Every record below should be written out exactly; pictures stay out.

[Collected data entries]

____

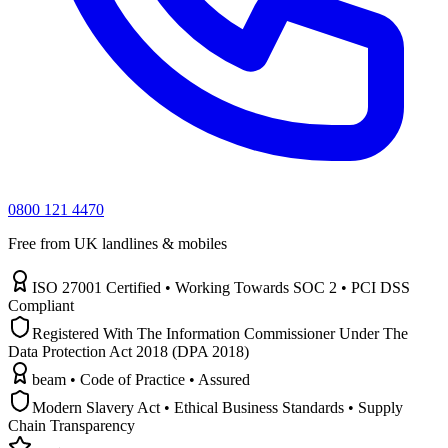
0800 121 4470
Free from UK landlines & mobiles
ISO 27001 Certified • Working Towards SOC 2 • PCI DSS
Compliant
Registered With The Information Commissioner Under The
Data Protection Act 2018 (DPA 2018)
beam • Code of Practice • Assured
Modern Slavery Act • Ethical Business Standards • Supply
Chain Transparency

____

▶ _Reply to the task_:
0800 121 4470
Free from UK landlines & mobiles
ISO 27001 Certified • Working Towards SOC 2 • PCI DSS
Compliant
Registered With The Information Commissioner Under The
Data Protection Act 2018 (DPA 2018)
beam • Code of Practice • Assured
Modern Slavery Act • Ethical Business Standards • Supply
Chain Transparency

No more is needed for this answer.